Bibian Aguirre signed up for a wait list for a child-care centre in Toronto while she was pregnant with her daughter, worried that she might not be able to get a spot.
The mother of two says she was told it would be "next to impossible" to find a place for her now 15-month-old daughter at a daycare centre in January 2023.
Aguirre finally did find those daycare spaces starting in January at a centre that has opted into the $10-a-day child-care program. But she says she's unsure when those reduced fees will be kicking in. Until then, she still has to pay $1,800 per month for her youngest child, in addition to $800 a month for her four-year-old daughter, who requires before and after care during the school year.

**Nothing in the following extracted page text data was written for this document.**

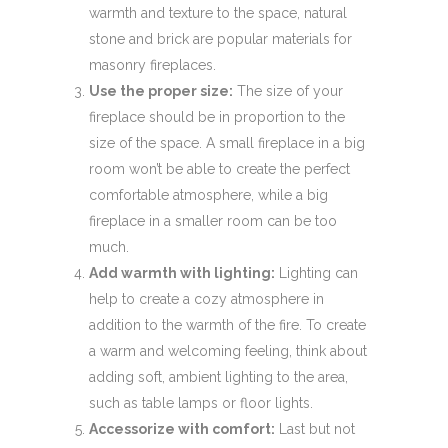
warmth and texture to the space, natural
stone and brick are popular materials for
masonry fireplaces.
Use the proper size:
The size of your
fireplace should be in proportion to the
size of the space. A small fireplace in a big
room won’t be able to create the perfect
comfortable atmosphere, while a big
fireplace in a smaller room can be too
much.
Add warmth with lighting:
Lighting can
help to create a cozy atmosphere in
addition to the warmth of the fire. To create
a warm and welcoming feeling, think about
adding soft, ambient lighting to the area,
such as table lamps or floor lights.
Accessorize with comfort:
Last but not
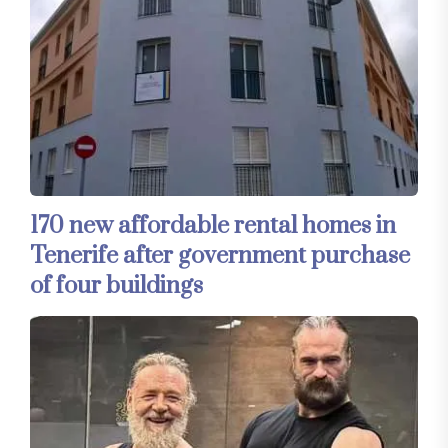
170 new affordable rental homes in
Tenerife after government purchase
of four buildings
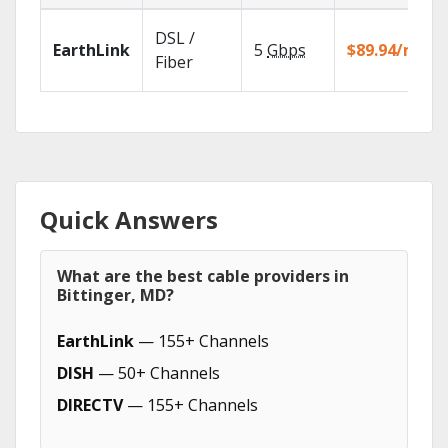
DSL /
EarthLink
5
Gbps
$89.94/mo
Fiber
Quick Answers
What are the best cable providers in
Bittinger, MD?
EarthLink
— 155+ Channels
DISH
— 50+ Channels
DIRECTV
— 155+ Channels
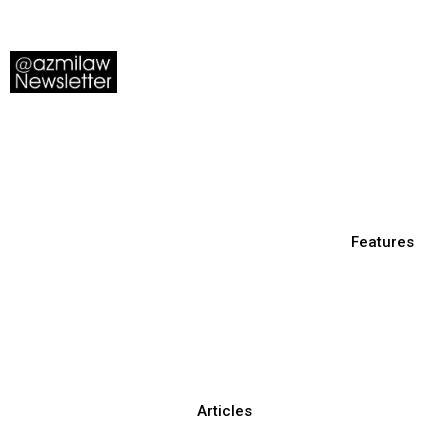
Features
Articles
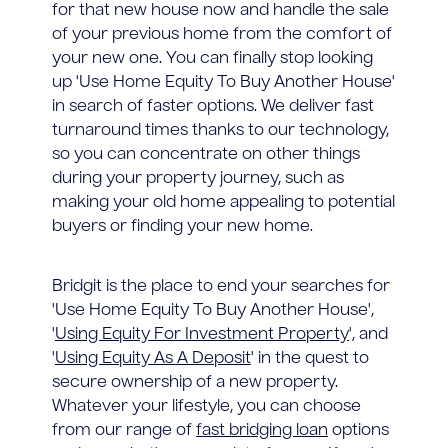
for that new house now and handle the sale
of your previous home from the comfort of
your new one. You can finally stop looking
up 'Use Home Equity To Buy Another House'
in search of faster options. We deliver fast
turnaround times thanks to our technology,
so you can concentrate on other things
during your property journey, such as
making your old home appealing to potential
buyers or finding your new home.
Bridgit is the place to end your searches for
'Use Home Equity To Buy Another House',
'
Using Equity For Investment Property
', and
'
Using Equity As A Deposit
' in the quest to
secure ownership of a new property.
Whatever your lifestyle, you can choose
from our range of
fast bridging loan
options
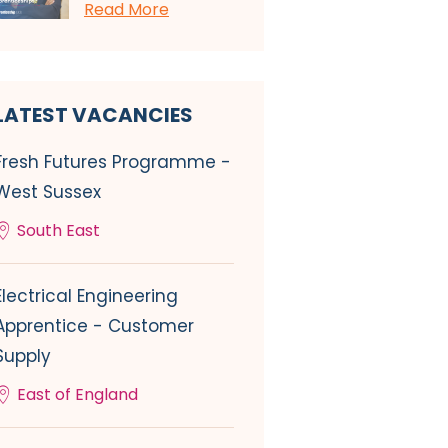
Read More
LATEST VACANCIES
Fresh Futures Programme -
West Sussex
South East
Electrical Engineering
Apprentice - Customer
Supply
East of England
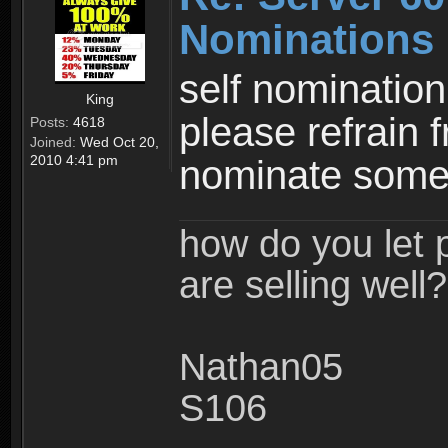
Nominations
self nomination
King
please refrain 
Posts:
4618
Joined:
Wed Oct 20,
2010 4:41 pm
nominate some
how do you let 
are selling well?
Nathan05
S106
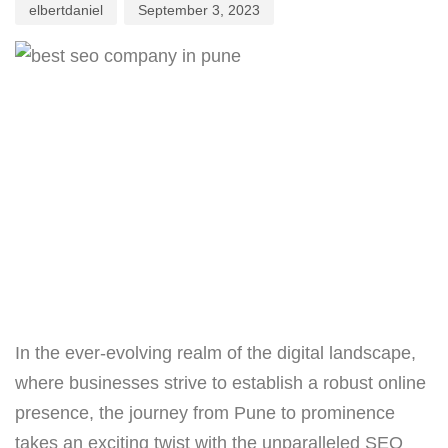
elbertdaniel
September 3, 2023
In the ever-evolving realm of the digital landscape,
where businesses strive to establish a robust online
presence, the journey from Pune to prominence
takes an exciting twist with the unparalleled SEO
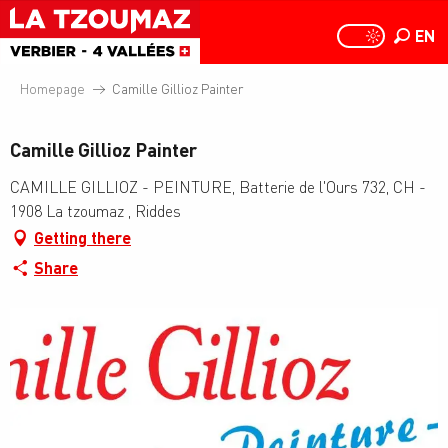
Aller
au
EN
PAGE D
PAGE D’ACCUEIL A
Search
contenu
principal
Homepage
Camille Gillioz Painter
Camille Gillioz Painter
CAMILLE GILLIOZ - PEINTURE, Batterie de l'Ours 732, CH -
1908 La tzoumaz , Riddes
Getting there
Share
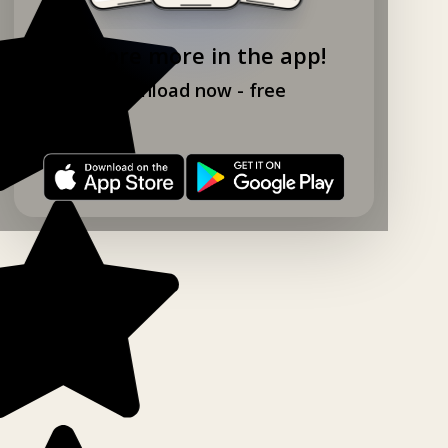
Explore more in the app!
Download now - free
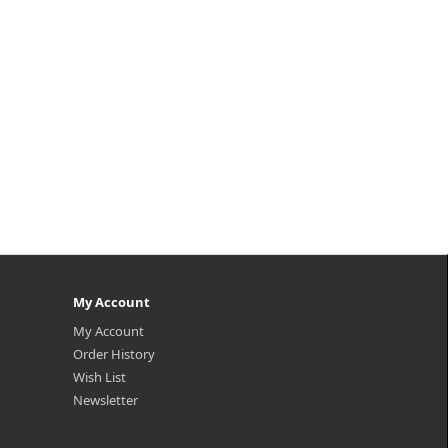
My Account
My Account
Order History
Wish List
Newsletter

"Daycare expenses can make up to half of our income," Aguirre said. "My concern is that they do it fast, [so] everyone will be able to benefit from the program."
The national program that the province signed onto will see fees lowered to an average of $10 a day by 2025. Aguirre is just one of many Toronto parents hoping it will help them afford child-care in the city. However, in a new report released Monday on the Ford government's spending plan, the province's financial watchdog estimates that Ontario will not be able to meet the demand for child-care spaces.
Ontario extended the deadline for child-care centres to join the $10-a-day program was extended from Sept.1 to Nov. 1. About 92 per cent of licensed child-care operators in the province have opted into the program, according to the education ministry.
Part of the agreement saw Ontario commit to 86,000 new child-care spaces by the end of 2026, and the government says 33,000 have already been created. But even if that target is met, Ontario's Financial Accountability Office said in its report that "significant excess demand" for the $10-a day program will exceed the number of available spaces.